In view of the Joint Inquiry revelations about the pair's central role in leading US intelligence to the Malaysia surveillance operation, the initial Agency assertions that the pair weren't important enough to keep track of just do not wash. They were very important indeed - they had led US intelligence to a major al-Qaeda meeting, where reportedly the Cole attack and the 9/11 operation were both planned. In addition, the pair was observed as they traveled together on their way to Thailand after the meeting. It simply strains credibility that the CIA lost track of the pair, and didn't think to look for them inside the US. But, let's put that aside for a moment.
Assume the basic account provided by the US officials is correct. When the CIA became aware (it is claimed) on March 5 of al-Hazmi's arrival, the FBI liaison at CTC was notified. That certainly shows that the event was not simply overlooked by the CIA. Given what was known by both agencies about the pair and events surrounding the al-Qaeda summit, a FISA warrant should have been sought to track down the pair. There is no question about that. For the officers to have failed to send this information up the chain of command would have been dereliction of duty of the most severe sort. What then happened to that information, after it reached the Directors' offices, is a different story which has not been told to Congress and the American people.

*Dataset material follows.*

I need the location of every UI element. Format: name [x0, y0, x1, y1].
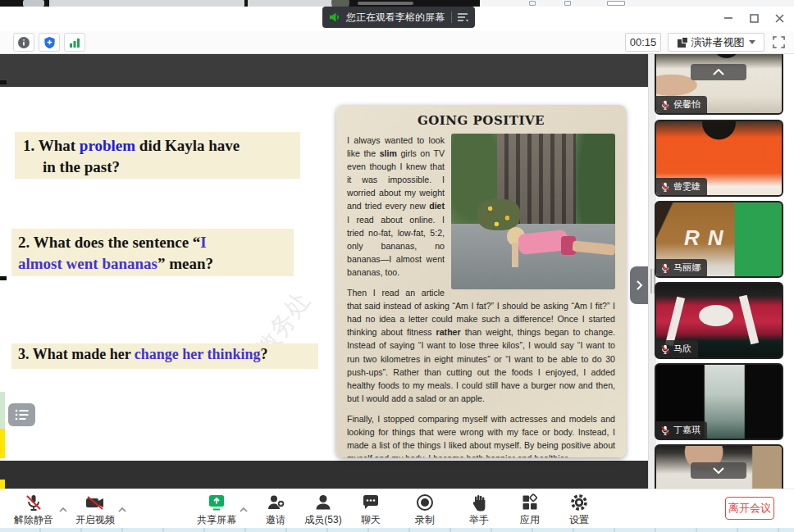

Furthermore, CIA Director Tenet and then FBI Director Louis Freeh were both briefed on more than one occasion about the Kuala Lumpur summit. Yet, both agencies claim no subsequent action was taken to locate the al-Qaeda operatives known to be inside the US. This was not just an omission by overworked middle managers, the failure to seek a warrant -- or to renew that application (if indeed the March 16 Carnivore incident is related) is a serious violation of law. Any subsequent unwarranted electronic surveillance would have been a felony violation of 50 USC, Chapt 36, Sec.1809, which carries a potential 5-year term of imprisonment.

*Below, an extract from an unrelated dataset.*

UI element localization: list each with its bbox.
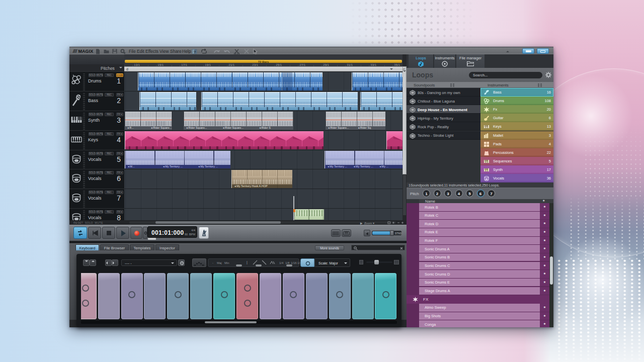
- svg-text:?: ?: [194, 49, 196, 54]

In the alternative, any unauthorized joint operation involving the knowing provision of material support – by either US or foreign intelligence -- to the 9/11 hijackers is a felony violation of 8 USC Sec. 2339B the 1996 AEDPA antiterrorism law, punishable by 10 years imprisonment.

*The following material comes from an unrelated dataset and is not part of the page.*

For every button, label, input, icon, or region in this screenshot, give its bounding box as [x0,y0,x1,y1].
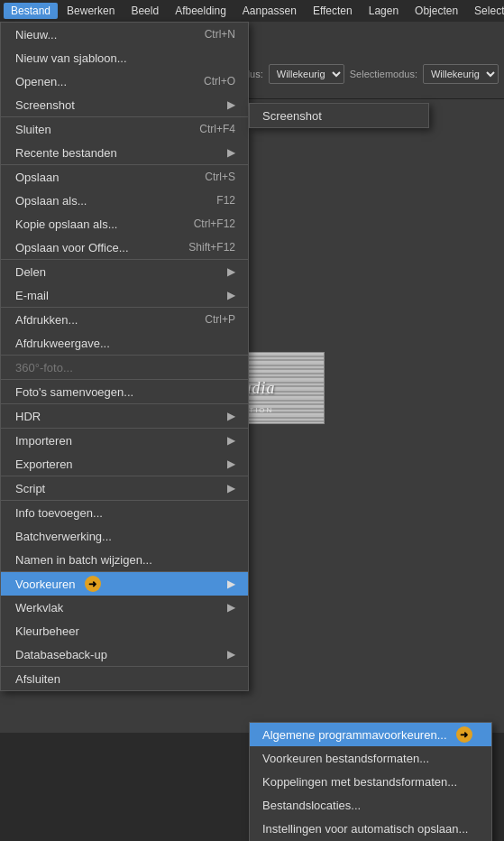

Finally, it is possible that, instead of using FISA warrants, the White House and agencies lied to Congress and withheld release of documents concerning authorized joint surveillance operation of the 9/11 hijackers carried out with one or more foreign agencies. Such a misrepresentation would constitute Obstruction of Justice under 18 USC Sec. 1505, Obstruction of Agency Investigations and of Congressional Investigations, a crime which carries a maximum five years in prison for each count.
What is beyond dispute is that high national security officials committed cardinal errors in judgment, if indeed any of this can be described as an innocent error, with the most terrible consequences. A court of law would in all probability find any of the actions described above unreasonable in the extreme, and likely find the officials responsible liable for civil damages and for negligent homicide along with related crimes under the NY state criminal code.
The whole immense weight of the 3,000 dead on 9/11 should – quite rightly -- come falling down on the heads of those officials who are responsible for the 9/11 dereliction of duty, but havelied to cover up their negligence.